Adverse drug reactions (ADRs) caused by opioid drugs show individual differences. Our objective was to explore the association between gene polymorphism and ADRs induced by opioid drugs.

Methods

Evidence-based medical data analysis was conducted for genes related to ADRs induced by opioid drugs to select target genes. Sixty patients with cancer pain who had ADRs after taking opioid drugs (morphine, codeine, oxycodone) and 60 patients without ADRs after taking opioid drugs were used as the experimental group and control group, respectively. Then, we used polymerase chain reaction (PCR) or in situ hybridization to detect target genes. By combining with clinical data such as age, sex, dosage and duration of medication, the effect of gene polymorphism on the ADR of patients after taking opioid drugs was statistically analysed.

Results

Based on a database search and evidence-based medical data, we identified CYP2D6*10, CYP3A5*3, ABCB1, and OPRM1 as target genes for detection. The results of statistical analysis showed no significant difference in genotype distribution between the experimental group and the control group (p > 0.05). However, if 32 patients with ADRs after taking oxycodone and 32 controls were selected for comparison, the SPSS22.0 and SNPStats genetic models showed that the ABCB1 (062rs1045642) CT and TT genotypes correlated with the occurrence of ADRs (p < 0.05): the total number of CT + TT genotypes in the experimental group was 29 (90.62%), with 11 (34.37%) CT + TT genotypes types in the control group.

Conclusion

Polymorphism of ABCB1 (062rs1045642) is related to ADRs caused by oxycodone, and the incidence of ADRs is higher with the allele T. Polymorphism of ABCB1 is expected to become a clinical predictor of ADRs to oxycodone, and attention should be given to the occurrence of serious ADRs in patients with ABCB1 (062rs1045642) CT and TT genotypes.

Peer Review reports

Opioid analgesics are currently the main treatment for moderate to severe pain. However, individual differences in reactions to these drugs are large, often including nausea, vomiting, lethargy, constipation and addiction, and even respiratory inhibition (RD) and other ADRs. In addition to some cases of drug abuse, the occurrence of the above ADRs is more related to the individual heterogeneity of patients, such as gene polymorphism [1]. At present, it is believed that the genes related to opioid pharmacokinetics and pharmacodynamics include μ opioid receptor (OPRM1) (A118G), catechol-O-methyltransferase (COMT), CYP2D6, CYP3A4*1G, CYP3A5*3, ATP-binding cassette transporter (ABCB1); other gene polymorphisms may also be related to the effective analgesic dose of opioids, drug abuse and ADRs. However, the current main problem is that although there are preliminary studies on the correlation between gene polymorphisms and ADRs, there is a lack of high-quality and large-standard clinical research; research to date is mainly on postoperative analgesia patients, and there are some contradictory conclusions [2]. Therefore, the main objective of our study was to determine the correlation between gene polymorphisms (SNPs) and the ADRs caused by opioid drugs used by cancer pain patients and to explain differences in ADRs to opioid drugs among individuals from a genetic perspective, which is helpful to guide individualized clinical drug use [3].

Methods

Design and setting

The study was conducted at a 1400-bed tertiary university teaching hospital. This study was approved by the institutional review board of our hospital and complied with the Helsinki Declaration. Each patient provided written consent for study participation before enrolment. The patients were hospitalized from January to December 2022. Sixty patients with cancer pain who had ADRs after taking opioid drugs (morphine, codeine, oxycodone) and 60 patients without ADRs after taking opioid drugs were used as the experimental group and control group, respectively.
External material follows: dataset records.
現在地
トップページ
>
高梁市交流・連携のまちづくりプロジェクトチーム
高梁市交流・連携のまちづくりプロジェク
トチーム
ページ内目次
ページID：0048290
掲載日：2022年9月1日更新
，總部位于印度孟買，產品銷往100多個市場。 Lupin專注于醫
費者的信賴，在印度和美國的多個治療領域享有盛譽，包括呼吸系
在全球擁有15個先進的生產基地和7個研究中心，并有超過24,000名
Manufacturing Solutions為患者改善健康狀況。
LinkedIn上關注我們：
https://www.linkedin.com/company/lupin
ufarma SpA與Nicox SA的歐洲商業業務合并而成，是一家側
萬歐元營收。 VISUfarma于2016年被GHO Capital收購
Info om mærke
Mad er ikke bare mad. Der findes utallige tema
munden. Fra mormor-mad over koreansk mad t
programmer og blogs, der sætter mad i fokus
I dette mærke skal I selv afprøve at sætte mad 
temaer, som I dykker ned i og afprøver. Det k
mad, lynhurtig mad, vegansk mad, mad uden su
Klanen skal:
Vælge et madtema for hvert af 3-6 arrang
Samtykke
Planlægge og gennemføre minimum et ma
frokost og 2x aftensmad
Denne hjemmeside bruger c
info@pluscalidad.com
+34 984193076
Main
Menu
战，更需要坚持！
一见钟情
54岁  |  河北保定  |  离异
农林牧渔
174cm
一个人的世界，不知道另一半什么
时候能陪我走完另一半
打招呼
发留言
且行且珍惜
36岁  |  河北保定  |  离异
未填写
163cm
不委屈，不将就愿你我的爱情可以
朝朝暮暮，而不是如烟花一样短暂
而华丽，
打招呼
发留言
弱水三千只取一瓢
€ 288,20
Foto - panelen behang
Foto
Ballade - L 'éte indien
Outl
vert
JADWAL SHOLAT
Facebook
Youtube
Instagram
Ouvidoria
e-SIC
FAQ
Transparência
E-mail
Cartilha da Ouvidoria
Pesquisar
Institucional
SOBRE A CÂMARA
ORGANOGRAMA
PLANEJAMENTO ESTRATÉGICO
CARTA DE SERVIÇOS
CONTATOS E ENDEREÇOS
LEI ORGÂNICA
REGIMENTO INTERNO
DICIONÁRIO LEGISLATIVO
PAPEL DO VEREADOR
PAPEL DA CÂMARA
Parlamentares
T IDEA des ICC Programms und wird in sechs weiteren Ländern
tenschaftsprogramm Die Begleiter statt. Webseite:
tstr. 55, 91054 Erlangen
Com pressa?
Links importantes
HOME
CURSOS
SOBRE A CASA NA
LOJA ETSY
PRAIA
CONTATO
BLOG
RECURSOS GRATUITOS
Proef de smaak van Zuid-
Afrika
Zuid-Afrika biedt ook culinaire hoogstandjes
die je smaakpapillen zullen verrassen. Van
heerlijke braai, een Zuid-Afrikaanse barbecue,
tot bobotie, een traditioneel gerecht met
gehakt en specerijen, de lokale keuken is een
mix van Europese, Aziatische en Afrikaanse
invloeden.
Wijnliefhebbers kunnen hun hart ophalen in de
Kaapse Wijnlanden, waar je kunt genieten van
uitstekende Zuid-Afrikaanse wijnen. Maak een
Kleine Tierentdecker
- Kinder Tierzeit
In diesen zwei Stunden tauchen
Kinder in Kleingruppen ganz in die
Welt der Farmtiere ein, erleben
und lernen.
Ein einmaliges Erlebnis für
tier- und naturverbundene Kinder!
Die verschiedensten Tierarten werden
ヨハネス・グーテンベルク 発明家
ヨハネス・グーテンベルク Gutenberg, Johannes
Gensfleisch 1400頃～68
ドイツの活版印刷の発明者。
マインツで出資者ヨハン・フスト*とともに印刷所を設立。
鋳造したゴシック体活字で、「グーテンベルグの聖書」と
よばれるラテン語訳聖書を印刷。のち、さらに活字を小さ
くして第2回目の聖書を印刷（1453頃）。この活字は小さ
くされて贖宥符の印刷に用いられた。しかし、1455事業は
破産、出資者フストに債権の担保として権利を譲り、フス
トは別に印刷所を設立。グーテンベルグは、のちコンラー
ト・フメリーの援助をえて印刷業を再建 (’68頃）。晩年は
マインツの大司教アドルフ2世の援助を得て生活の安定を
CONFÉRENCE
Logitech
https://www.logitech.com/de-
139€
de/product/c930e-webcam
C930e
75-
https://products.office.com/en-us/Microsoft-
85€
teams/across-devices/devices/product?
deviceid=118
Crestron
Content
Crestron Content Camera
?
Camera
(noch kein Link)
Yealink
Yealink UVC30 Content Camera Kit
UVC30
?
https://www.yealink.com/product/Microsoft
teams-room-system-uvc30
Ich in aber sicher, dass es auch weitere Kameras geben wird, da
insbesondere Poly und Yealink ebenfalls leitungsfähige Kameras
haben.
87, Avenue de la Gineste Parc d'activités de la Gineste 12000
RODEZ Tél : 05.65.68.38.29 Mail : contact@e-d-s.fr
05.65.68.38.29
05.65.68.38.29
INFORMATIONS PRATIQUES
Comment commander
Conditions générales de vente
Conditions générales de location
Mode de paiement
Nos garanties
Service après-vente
Screening candidate test genes

We searched the release guidelines of the Dutch Pharmacology Working Group (DPWG) and Clinical Pharmacology Implementation Consortium (CPIC), pharmacogenetics (PharmaGKB, FDA, NCCN and OncoKB), PubMed, and Chinese literature (CNKI, Wanfang, China Biomedical Literature Database (CBM)) databases to collect gene loci that may be related to reported adverse reactions of opioid drugs. Then, we preliminarily summarized and analysed the relevant gene loci, determined the recommended level (ABCD level) with reference to CPIC, and carried out gene detection for the target population.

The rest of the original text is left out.